Start to finish, retype the entries exactly while omitting the pictures.

Stored data entries

○ ○ ○ ○

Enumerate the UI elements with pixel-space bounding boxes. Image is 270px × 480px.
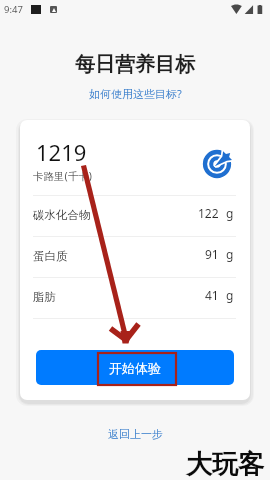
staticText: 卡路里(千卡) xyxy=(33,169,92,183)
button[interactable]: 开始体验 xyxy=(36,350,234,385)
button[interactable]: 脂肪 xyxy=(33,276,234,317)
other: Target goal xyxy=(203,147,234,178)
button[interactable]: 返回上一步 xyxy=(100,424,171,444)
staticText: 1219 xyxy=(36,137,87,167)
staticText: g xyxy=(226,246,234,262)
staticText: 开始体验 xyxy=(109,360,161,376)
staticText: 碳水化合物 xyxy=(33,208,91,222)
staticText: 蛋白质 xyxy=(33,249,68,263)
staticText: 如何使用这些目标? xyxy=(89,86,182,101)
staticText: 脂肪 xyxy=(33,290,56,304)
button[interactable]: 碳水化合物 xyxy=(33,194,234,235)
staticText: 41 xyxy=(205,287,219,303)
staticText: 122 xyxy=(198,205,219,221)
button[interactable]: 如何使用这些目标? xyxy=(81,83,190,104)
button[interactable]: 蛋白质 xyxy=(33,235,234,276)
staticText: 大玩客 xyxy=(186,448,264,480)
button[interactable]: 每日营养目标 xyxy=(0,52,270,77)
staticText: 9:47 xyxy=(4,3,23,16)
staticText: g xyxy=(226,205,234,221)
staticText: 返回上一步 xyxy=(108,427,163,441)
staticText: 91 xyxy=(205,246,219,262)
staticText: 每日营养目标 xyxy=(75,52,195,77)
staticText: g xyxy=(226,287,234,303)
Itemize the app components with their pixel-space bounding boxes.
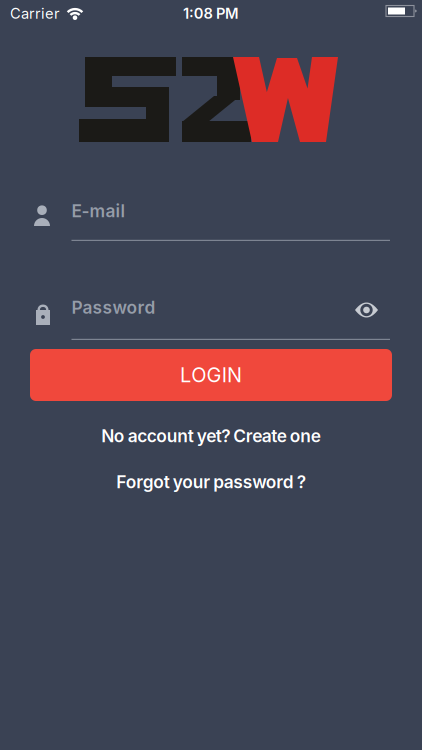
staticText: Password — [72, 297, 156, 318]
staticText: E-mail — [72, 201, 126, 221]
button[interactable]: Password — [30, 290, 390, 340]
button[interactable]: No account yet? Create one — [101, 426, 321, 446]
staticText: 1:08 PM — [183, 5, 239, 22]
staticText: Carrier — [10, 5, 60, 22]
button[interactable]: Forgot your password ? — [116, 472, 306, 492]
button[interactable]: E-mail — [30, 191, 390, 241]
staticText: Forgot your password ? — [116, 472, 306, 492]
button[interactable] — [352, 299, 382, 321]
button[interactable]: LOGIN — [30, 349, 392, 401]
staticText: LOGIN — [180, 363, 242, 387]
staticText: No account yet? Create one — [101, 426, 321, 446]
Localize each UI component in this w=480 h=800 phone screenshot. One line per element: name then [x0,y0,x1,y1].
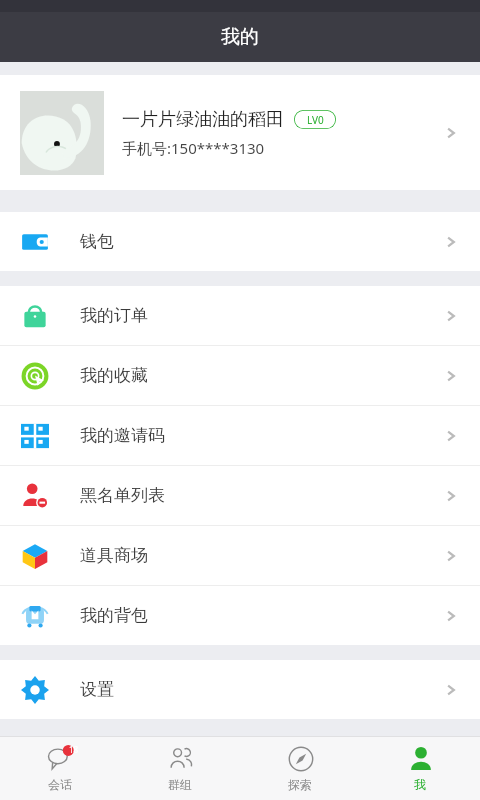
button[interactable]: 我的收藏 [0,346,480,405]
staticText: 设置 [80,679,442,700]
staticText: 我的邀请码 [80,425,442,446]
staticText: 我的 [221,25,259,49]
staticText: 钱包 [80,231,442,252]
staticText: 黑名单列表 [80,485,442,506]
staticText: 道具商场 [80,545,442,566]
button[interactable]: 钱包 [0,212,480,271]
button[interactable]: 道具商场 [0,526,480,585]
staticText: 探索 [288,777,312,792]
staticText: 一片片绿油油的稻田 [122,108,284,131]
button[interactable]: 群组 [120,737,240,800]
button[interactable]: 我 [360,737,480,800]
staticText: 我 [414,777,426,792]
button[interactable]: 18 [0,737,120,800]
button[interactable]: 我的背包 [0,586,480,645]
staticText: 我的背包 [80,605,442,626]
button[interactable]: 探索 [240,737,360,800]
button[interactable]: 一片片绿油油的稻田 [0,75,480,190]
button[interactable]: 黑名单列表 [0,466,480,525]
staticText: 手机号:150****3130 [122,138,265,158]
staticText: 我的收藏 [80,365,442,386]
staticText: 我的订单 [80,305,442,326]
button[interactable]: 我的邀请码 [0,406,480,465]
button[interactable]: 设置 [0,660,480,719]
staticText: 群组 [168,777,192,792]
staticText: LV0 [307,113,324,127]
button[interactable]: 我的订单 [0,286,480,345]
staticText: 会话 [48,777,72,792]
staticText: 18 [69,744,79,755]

○ ○ ○ ○

**Answer for this exercise:**
Enumerate the UI elements with pixel-space bounding boxes. Image is 270px × 480px.
staticText: 卡路里(千卡) xyxy=(33,169,92,183)
button[interactable]: 开始体验 xyxy=(36,350,234,385)
button[interactable]: 脂肪 xyxy=(33,276,234,317)
other: Target goal xyxy=(203,147,234,178)
button[interactable]: 返回上一步 xyxy=(100,424,171,444)
staticText: 1219 xyxy=(36,137,87,167)
staticText: g xyxy=(226,246,234,262)
staticText: 开始体验 xyxy=(109,360,161,376)
staticText: 碳水化合物 xyxy=(33,208,91,222)
staticText: 蛋白质 xyxy=(33,249,68,263)
staticText: 如何使用这些目标? xyxy=(89,86,182,101)
staticText: 脂肪 xyxy=(33,290,56,304)
button[interactable]: 碳水化合物 xyxy=(33,194,234,235)
staticText: 41 xyxy=(205,287,219,303)
staticText: 122 xyxy=(198,205,219,221)
button[interactable]: 如何使用这些目标? xyxy=(81,83,190,104)
button[interactable]: 蛋白质 xyxy=(33,235,234,276)
staticText: 大玩客 xyxy=(186,448,264,480)
button[interactable]: 每日营养目标 xyxy=(0,52,270,77)
staticText: 9:47 xyxy=(4,3,23,16)
staticText: g xyxy=(226,205,234,221)
staticText: 返回上一步 xyxy=(108,427,163,441)
staticText: 91 xyxy=(205,246,219,262)
staticText: 每日营养目标 xyxy=(75,52,195,77)
staticText: g xyxy=(226,287,234,303)
Itemize the app components with their pixel-space bounding boxes.
staticText: Password — [72, 297, 156, 318]
staticText: E-mail — [72, 201, 126, 221]
button[interactable]: Password — [30, 290, 390, 340]
button[interactable]: No account yet? Create one — [101, 426, 321, 446]
staticText: 1:08 PM — [183, 5, 239, 22]
staticText: Carrier — [10, 5, 60, 22]
button[interactable]: Forgot your password ? — [116, 472, 306, 492]
button[interactable]: E-mail — [30, 191, 390, 241]
staticText: Forgot your password ? — [116, 472, 306, 492]
button[interactable] — [352, 299, 382, 321]
button[interactable]: LOGIN — [30, 349, 392, 401]
staticText: LOGIN — [180, 363, 242, 387]
staticText: No account yet? Create one — [101, 426, 321, 446]
Localize each UI component in this w=480 h=800 phone screenshot. One line per element: name then [x0,y0,x1,y1].
button[interactable]: 我的收藏 [0,346,480,405]
staticText: 设置 [80,679,442,700]
staticText: 我的邀请码 [80,425,442,446]
staticText: 我的 [221,25,259,49]
staticText: 钱包 [80,231,442,252]
staticText: 黑名单列表 [80,485,442,506]
staticText: 道具商场 [80,545,442,566]
button[interactable]: 钱包 [0,212,480,271]
button[interactable]: 道具商场 [0,526,480,585]
staticText: 探索 [288,777,312,792]
staticText: 一片片绿油油的稻田 [122,108,284,131]
button[interactable]: 群组 [120,737,240,800]
button[interactable]: 我 [360,737,480,800]
staticText: 我 [414,777,426,792]
button[interactable]: 18 [0,737,120,800]
button[interactable]: 我的背包 [0,586,480,645]
staticText: 我的背包 [80,605,442,626]
button[interactable]: 探索 [240,737,360,800]
button[interactable]: 一片片绿油油的稻田 [0,75,480,190]
button[interactable]: 黑名单列表 [0,466,480,525]
staticText: 手机号:150****3130 [122,138,265,158]
staticText: 我的收藏 [80,365,442,386]
staticText: 我的订单 [80,305,442,326]
button[interactable]: 我的邀请码 [0,406,480,465]
button[interactable]: 设置 [0,660,480,719]
staticText: 群组 [168,777,192,792]
staticText: LV0 [307,113,324,127]
button[interactable]: 我的订单 [0,286,480,345]
staticText: 会话 [48,777,72,792]
staticText: 18 [69,744,79,755]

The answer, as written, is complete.